Exercise data:
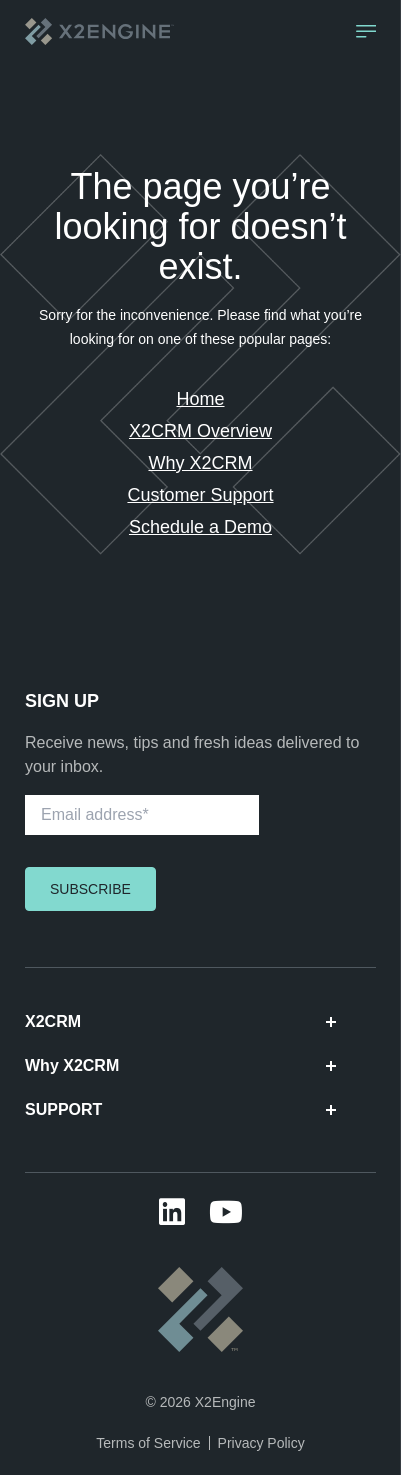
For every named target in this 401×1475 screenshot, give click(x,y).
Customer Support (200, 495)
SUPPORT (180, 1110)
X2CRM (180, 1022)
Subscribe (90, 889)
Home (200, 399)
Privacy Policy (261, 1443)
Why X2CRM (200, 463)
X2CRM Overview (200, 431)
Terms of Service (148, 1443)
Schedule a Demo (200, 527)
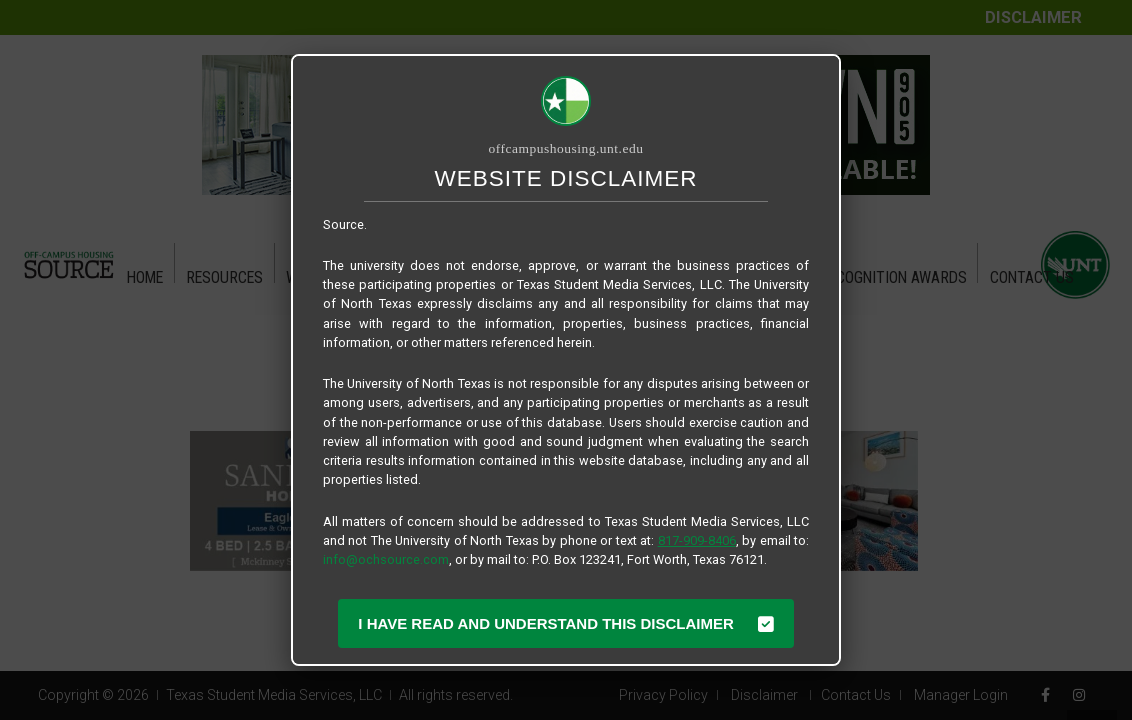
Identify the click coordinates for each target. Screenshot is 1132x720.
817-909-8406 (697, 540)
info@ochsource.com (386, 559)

Task details: Search the records above for the string "target". Report each line that has it.

Solution to this exercise:
For every named target in this 401×1475 screenshot, give click(x,y).
Identify the click coordinates for each target. Screenshot is 1132x720.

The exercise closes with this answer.